Principles for Greatest Success (and Least Frustration)

  • Use these principles to ensure your worker code will function as expected, is observable, and can be debugged:

    • Keep the function stateless; there should be no communication between tasks.

    • Handle all exceptions at the top level; if the program has to exit, be sure to return the appropriate status.

    • Return informative result messages to ease observation and debugging.

    • Clean up temporary files.

    • Release any system resources that will not automatically be released on process termination.

    • Log errors with sufficient context, such as complete tracebacks.

  • Test your worker code in a local environment before attempting to run it on the cloud. This can be done by running the worker code directly with python <my_worker.py> using command line options to specify the needed parameters, including the use of a local task file:

    python my_worker.py --task-file my_tasks.json
    

    You can also simulate a spot termination notice and subsequent forced shutdown of the compute instance.
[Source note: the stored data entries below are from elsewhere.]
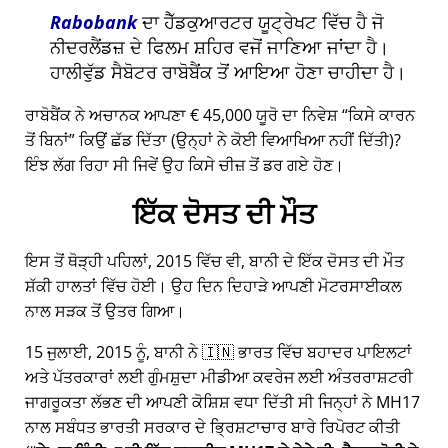
Rabobank
ਦਾ ਹੈੱਡਕੁਆਰਟਰ ਯੂਟ੍ਰੇਖਟ ਵਿੱਚ ਹੈ ਜੋ
ਨੀਦਰਲੈਂਡਜ਼ ਦੇ ਫਿਲਮ ਸ਼ਹਿਰ ਵਜੋਂ ਜਾਣਿਆ ਜਾਂਦਾ ਹੈ।
ਹਾਲੀਵੁੱਡ ਸੈਬੋਟਰ ਰਾਬੋਬੈਂਕ ਤੋਂ ਆਇਆ ਹੋਣਾ ਚਾਹੀਦਾ ਹੈ।
ਰਾਬੋਬੈਂਕ ਨੇ ਅਚਾਨਕ ਆਪਣਾ € 45,000 ਯੂਰੋ ਦਾ ਨਿਵੇਸ਼
ਕਿਸੇ ਕਾਰਨ
ਤੋਂ ਬਿਨਾਂ
ਕਿਉਂ ਛੱਡ ਦਿੱਤਾ (ਉਨ੍ਹਾਂ ਨੇ ਕੋਈ ਵਿਆਖਿਆ ਨਹੀਂ ਦਿੱਤੀ)?
ਇੰਝ ਲੱਗ ਰਿਹਾ ਸੀ ਜਿਵੇਂ ਉਹ ਕਿਸੇ ਚੀਜ਼ ਤੋਂ ਡਰ ਗਏ ਹੋਣ।
ਇੱਕ ਦੋਸਤ ਦੀ ਮੌਤ
ਇਸ ਤੋਂ ਥੋੜ੍ਹੀ ਪਹਿਲਾਂ, 2015 ਵਿੱਚ ਵੀ, ਬਾਨੀ ਦੇ ਇੱਕ ਦੋਸਤ ਦੀ ਮੌਤ
ਸ਼ੱਕੀ ਹਾਲਤਾਂ ਵਿੱਚ ਹੋਈ। ਉਹ ਦਿਨ ਦਿਹਾੜੇ ਆਪਣੀ ਮੋਟਰਸਾਈਕਲ
ਨਾਲ ਸੜਕ ਤੋਂ ਉਤਰ ਗਿਆ।
15 ਜੁਲਾਈ, 2015 ਨੂੰ, ਬਾਨੀ ਨੇ 🇮🇳 ਭਾਰਤ ਵਿੱਚ ਬਹਾਦਰ ਪਾਇਲਟਾਂ
ਅਤੇ ਪੱਤਰਕਾਰਾਂ ਲਈ ਗੁੰਮਸ਼ੁਦਾ ਮੀਡੀਆ ਕਵਰੇਜ ਲਈ ਅੰਤਰਰਾਸ਼ਟਰੀ
ਜਾਗਰੂਕਤਾ ਲੱਭਣ ਦੀ ਆਪਣੀ ਕੋਸ਼ਿਸ਼ ਵਧਾ ਦਿੱਤੀ ਸੀ ਜਿਨ੍ਹਾਂ ਨੇ
MH17
ਨਾਲ ਸਬੰਧਤ ਭਾਰਤੀ ਸਰਕਾਰ ਦੇ ਭ੍ਰਿਸ਼ਟਾਚਾਰ ਬਾਰੇ ਰਿਪੋਰਟ ਕੀਤੀ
  • When first testing in the cloud, use a single, cheap instance that runs only a single task a time. Specifying a small number of CPUs will automatically choose the cheapest option:

    cloud_tasks run --task-file my_tasks.json --max-cpu 1 --max-instances 1
    
  • When developing the startup script, use the console logging system for the given provider to watch the commands being executed to make sure the script is executing as expected.

  • If you are copying data to the instance to be shared amoung all tasks, either do it during the startup script or allow your tasks to do it on-demand in a multi-processor-safe manner.

  • If you want to preload large amounts of data, you can instead create custom a boot image that already has the data loaded on the boot disk.

  • When writing results to a file, be sure to separate them in a way that makes them specific to the current task. The FileCache package <https://rms-filecache.readthedocs.io/> is a good way to do this, using the unique Task ID as the name of the cache.

  • Always specify one or more boot disk types that you are willing to use. If you don’t, the cheapest type will be chosen, which may be a slow HDD.